▶ Your instructions
The required output is the exact run of lines in the listing below from the line holding "Fecha indicativa" through the line holding "debut discográfico del", with no pictures.

▶ Given records
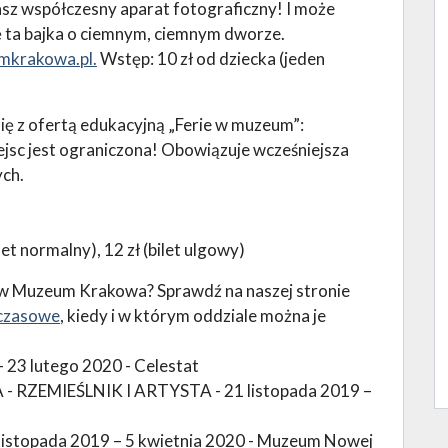
asz współczesny aparat fotograficzny! I może
ę ta bajka o ciemnym, ciemnym dworze.
krakowa.pl.
Wstęp: 10 zł od dziecka (jeden
ę z ofertą edukacyjną „Ferie w muzeum”:
ejsc jest ograniczona! Obowiązuje wcześniejsza
ch.
let normalny), 12 zł (bilet ulgowy)
 w Muzeum Krakowa? Sprawdź na naszej stronie
czasowe
, kiedy i w którym oddziale można je
23 lutego 2020 - Celestat
RZEMIEŚLNIK I ARTYSTA - 21 listopada 2019 –
stopada 2019 – 5 kwietnia 2020 - Muzeum Nowej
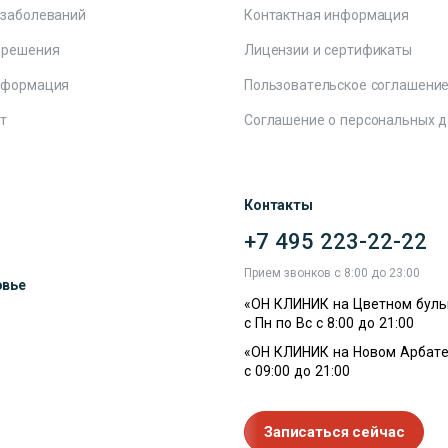
 заболеваний
Контактная информация
 решения
Лицензии и сертификаты
нформация
Пользовательское соглашени
т
Соглашение о персональных 
Контакты
+7 495 223-22-22
ы
Прием звонков с 8:00 до 23:00
овье
«ОН КЛИНИК на Цветном буль
с Пн по Вс с 8:00 до 21:00
«ОН КЛИНИК на Новом Арбате
с 09:00 до 21:00
Записаться сейчас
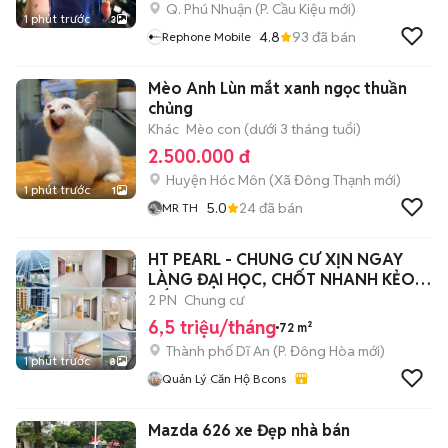
Q. Phú Nhuận
(
P. Cầu Kiệu
mới)
1 phút trước
3
4.8
93
đã bán
Rephone Mobile
Mèo Anh Lùn mắt xanh ngọc thuần
chủng
Khác
Mèo con (dưới 3 tháng tuổi)
2.500.000 đ
Huyện Hóc Môn
(
Xã Đông Thạnh
mới)
1 phút trước
1
5.0
24
đã bán
MR TH
HT PEARL - CHUNG CƯ XỊN NGAY
LÀNG ĐẠI HỌC, CHỐT NHANH KẺO
HẾT
2 PN
Chung cư
6,5 triệu/tháng
72 m²
Thành phố Dĩ An
(
P. Đông Hòa
mới)
1 phút trước
8
Quản Lý Căn Hộ Bcons
Mazda 626 xe Đẹp nhà bán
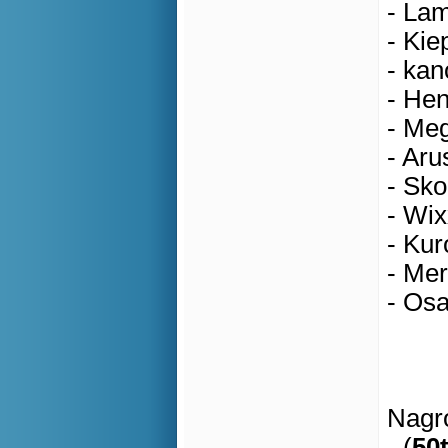
- Lam
- Kie
- kan
- Hen
- Meg
- Aru
- Sko
- Wix
- Kur
- Mer
- Osa
Nagro
- (
50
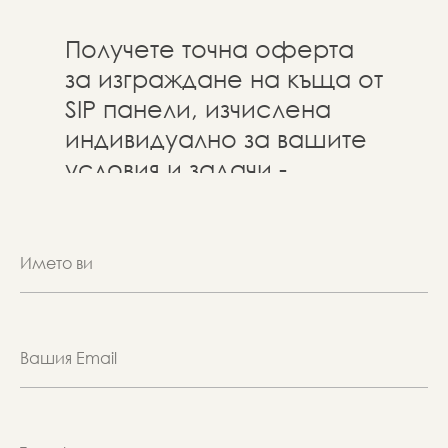
Получете точна оферта
за изграждане на къща от
SIP панели, изчислена
индивидуално за вашите
условия и задачи -
изпратете ни съобщение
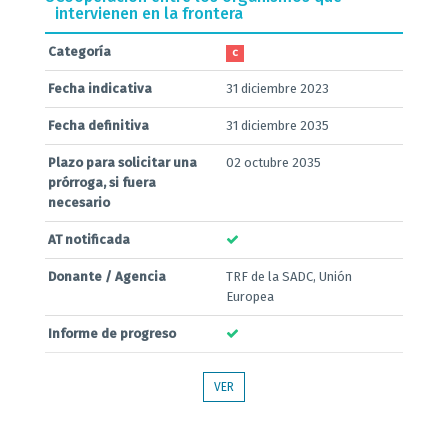
intervienen en la frontera
Categoría
C
Fecha indicativa
31 diciembre 2023
Fecha definitiva
31 diciembre 2035
Plazo para solicitar una
02 octubre 2035
prórroga, si fuera
necesario
AT notificada
Donante / Agencia
TRF de la SADC, Unión
Europea
Informe de progreso
VER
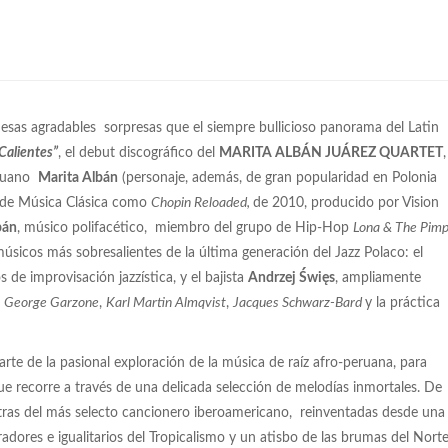
esas agradables sorpresas que el siempre bullicioso panorama del Latin
Calientes”
, el debut discográfico del
MARITA ALBÁN JUÁREZ QUARTET
,
eruano
Marita Albán
(personaje, además, de gran popularidad en Polonia
s de Música Clásica como
Chopin Reloaded,
de 2010, producido por Vision
bán
, músico polifacético, miembro del grupo de Hip-Hop
Lona & The Pim
músicos más sobresalientes de la última generación del Jazz Polaco: el
de improvisación jazzística, y el bajista
Andrzej Święs
, ampliamente
,
George Garzone
,
Karl Martin Almqvist
,
Jacques Schwarz-Bard
y la práctica
rte de la pasional exploración de la música de raíz afro-peruana, para
que recorre a través de una delicada selección de melodías inmortales. De
estras del más selecto cancionero iberoamericano, reinventadas desde una
eradores e igualitarios del Tropicalismo y un atisbo de las brumas del Nort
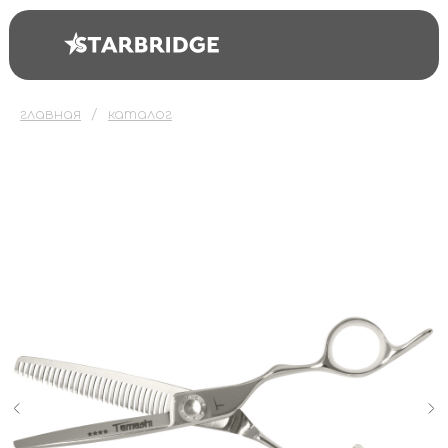
главная
каталог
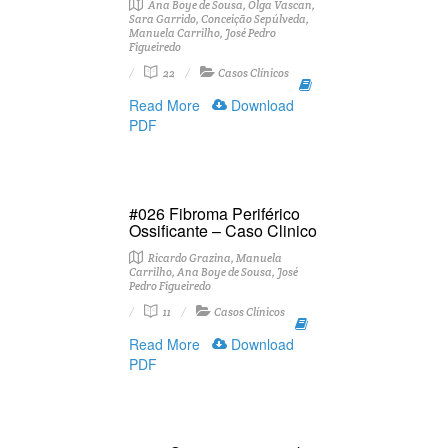
Ana Boye de Sousa, Olga Vascan,
Sara Garrido, Conceição Sepúlveda,
Manuela Carrilho, José Pedro
Figueiredo
22
Casos Clínicos
Read More
Download
PDF
#026 Fibroma Periférico
Ossificante – Caso Clinico
Ricardo Grazina, Manuela
Carrilho, Ana Boye de Sousa, José
Pedro Figueiredo
11
Casos Clínicos
Read More
Download
PDF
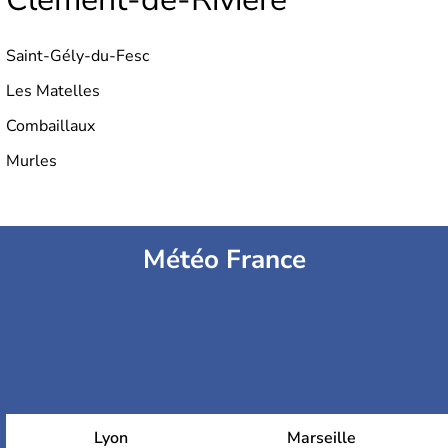
Saint-Gély-du-Fesc
Les Matelles
Combaillaux
Murles
Météo France
Lyon
Marseille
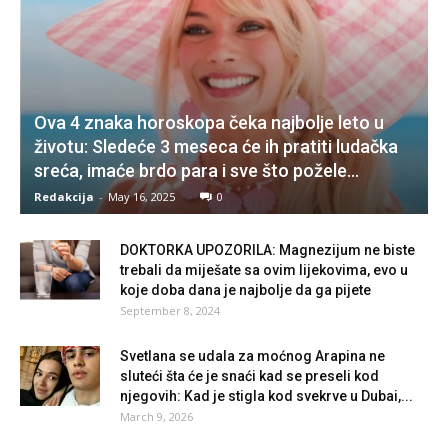
Ova 4 znaka horoskopa čeka najbolje leto u
životu: Sledeće 3 meseca će ih pratiti ludačka
sreća, imaće brdo para i sve što požele...
Redakcija
-
May 16, 2025
0
DOKTORKA UPOZORILA: Magnezijum ne biste
trebali da miješate sa ovim lijekovima, evo u
koje doba dana je najbolje da ga pijete
September 8, 2024
Svetlana se udala za moćnog Arapina ne
sluteći šta će je snaći kad se preseli kod
njegovih: Kad je stigla kod svekrve u Dubai,...
March 9, 2026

▶ Response area
Fecha indicativa
31 diciembre 2023
Fecha definitiva
31 diciembre 2035
Plazo para solicitar una
02 octubre 2035
prórroga, si fuera
necesario
AT notificada
Donante / Agencia
TRF de la SADC, Unión
Europea
Informe de progreso
VER
esas agradables sorpresas que el siempre bullicioso panorama del Latin
Calientes”
, el debut discográfico del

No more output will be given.